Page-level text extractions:
______________________________
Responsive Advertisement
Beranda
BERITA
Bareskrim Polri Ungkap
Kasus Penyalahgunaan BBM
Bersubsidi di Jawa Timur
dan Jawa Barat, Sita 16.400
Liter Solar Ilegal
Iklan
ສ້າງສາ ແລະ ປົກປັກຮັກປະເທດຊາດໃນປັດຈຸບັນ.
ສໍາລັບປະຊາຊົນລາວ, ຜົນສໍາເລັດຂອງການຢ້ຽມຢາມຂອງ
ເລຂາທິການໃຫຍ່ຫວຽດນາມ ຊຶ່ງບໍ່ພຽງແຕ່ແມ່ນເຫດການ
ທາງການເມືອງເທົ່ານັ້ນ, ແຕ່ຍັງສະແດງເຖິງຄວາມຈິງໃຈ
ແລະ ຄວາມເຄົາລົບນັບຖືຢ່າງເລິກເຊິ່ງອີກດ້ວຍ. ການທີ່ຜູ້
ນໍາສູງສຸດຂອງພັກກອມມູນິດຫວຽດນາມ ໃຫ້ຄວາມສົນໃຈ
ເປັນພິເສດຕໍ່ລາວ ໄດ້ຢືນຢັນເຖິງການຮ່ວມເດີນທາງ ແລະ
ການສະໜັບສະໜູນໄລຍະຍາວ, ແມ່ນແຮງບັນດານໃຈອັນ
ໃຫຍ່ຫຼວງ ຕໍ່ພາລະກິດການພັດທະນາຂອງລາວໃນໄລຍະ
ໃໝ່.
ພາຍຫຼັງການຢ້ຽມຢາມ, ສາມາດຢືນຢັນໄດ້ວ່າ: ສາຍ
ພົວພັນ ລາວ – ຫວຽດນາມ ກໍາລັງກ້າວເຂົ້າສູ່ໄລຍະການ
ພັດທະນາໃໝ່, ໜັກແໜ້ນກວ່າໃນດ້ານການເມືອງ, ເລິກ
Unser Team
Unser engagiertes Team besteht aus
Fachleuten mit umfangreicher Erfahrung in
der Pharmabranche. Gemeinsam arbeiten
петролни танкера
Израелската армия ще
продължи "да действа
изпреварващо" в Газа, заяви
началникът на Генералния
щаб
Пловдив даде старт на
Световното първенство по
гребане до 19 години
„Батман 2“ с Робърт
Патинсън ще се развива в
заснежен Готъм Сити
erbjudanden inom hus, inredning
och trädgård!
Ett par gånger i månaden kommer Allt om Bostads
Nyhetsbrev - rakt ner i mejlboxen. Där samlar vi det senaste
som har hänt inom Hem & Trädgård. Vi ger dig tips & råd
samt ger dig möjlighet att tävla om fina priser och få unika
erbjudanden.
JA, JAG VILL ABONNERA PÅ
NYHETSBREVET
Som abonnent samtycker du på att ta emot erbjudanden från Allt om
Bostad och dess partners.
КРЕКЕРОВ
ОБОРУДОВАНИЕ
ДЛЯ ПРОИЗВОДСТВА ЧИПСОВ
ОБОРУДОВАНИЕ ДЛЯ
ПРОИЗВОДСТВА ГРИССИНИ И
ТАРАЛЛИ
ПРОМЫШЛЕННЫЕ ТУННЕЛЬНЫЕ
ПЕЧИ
______________________________
## Directions for this task
Every piece of the data must be set down exactly. Omit nothing.

## Result for this task
Responsive Advertisement
Beranda
BERITA
Bareskrim Polri Ungkap
Kasus Penyalahgunaan BBM
Bersubsidi di Jawa Timur
dan Jawa Barat, Sita 16.400
Liter Solar Ilegal
Iklan
ສ້າງສາ ແລະ ປົກປັກຮັກປະເທດຊາດໃນປັດຈຸບັນ.
ສໍາລັບປະຊາຊົນລາວ, ຜົນສໍາເລັດຂອງການຢ້ຽມຢາມຂອງ
ເລຂາທິການໃຫຍ່ຫວຽດນາມ ຊຶ່ງບໍ່ພຽງແຕ່ແມ່ນເຫດການ
ທາງການເມືອງເທົ່ານັ້ນ, ແຕ່ຍັງສະແດງເຖິງຄວາມຈິງໃຈ
ແລະ ຄວາມເຄົາລົບນັບຖືຢ່າງເລິກເຊິ່ງອີກດ້ວຍ. ການທີ່ຜູ້
ນໍາສູງສຸດຂອງພັກກອມມູນິດຫວຽດນາມ ໃຫ້ຄວາມສົນໃຈ
ເປັນພິເສດຕໍ່ລາວ ໄດ້ຢືນຢັນເຖິງການຮ່ວມເດີນທາງ ແລະ
ການສະໜັບສະໜູນໄລຍະຍາວ, ແມ່ນແຮງບັນດານໃຈອັນ
ໃຫຍ່ຫຼວງ ຕໍ່ພາລະກິດການພັດທະນາຂອງລາວໃນໄລຍະ
ໃໝ່.
ພາຍຫຼັງການຢ້ຽມຢາມ, ສາມາດຢືນຢັນໄດ້ວ່າ: ສາຍ
ພົວພັນ ລາວ – ຫວຽດນາມ ກໍາລັງກ້າວເຂົ້າສູ່ໄລຍະການ
ພັດທະນາໃໝ່, ໜັກແໜ້ນກວ່າໃນດ້ານການເມືອງ, ເລິກ
Unser Team
Unser engagiertes Team besteht aus
Fachleuten mit umfangreicher Erfahrung in
der Pharmabranche. Gemeinsam arbeiten
петролни танкера
Израелската армия ще
продължи "да действа
изпреварващо" в Газа, заяви
началникът на Генералния
щаб
Пловдив даде старт на
Световното първенство по
гребане до 19 години
„Батман 2“ с Робърт
Патинсън ще се развива в
заснежен Готъм Сити
erbjudanden inom hus, inredning
och trädgård!
Ett par gånger i månaden kommer Allt om Bostads
Nyhetsbrev - rakt ner i mejlboxen. Där samlar vi det senaste
som har hänt inom Hem & Trädgård. Vi ger dig tips & råd
samt ger dig möjlighet att tävla om fina priser och få unika
erbjudanden.
JA, JAG VILL ABONNERA PÅ
NYHETSBREVET
Som abonnent samtycker du på att ta emot erbjudanden från Allt om
Bostad och dess partners.
КРЕКЕРОВ
ОБОРУДОВАНИЕ
ДЛЯ ПРОИЗВОДСТВА ЧИПСОВ
ОБОРУДОВАНИЕ ДЛЯ
ПРОИЗВОДСТВА ГРИССИНИ И
ТАРАЛЛИ
ПРОМЫШЛЕННЫЕ ТУННЕЛЬНЫЕ
ПЕЧИ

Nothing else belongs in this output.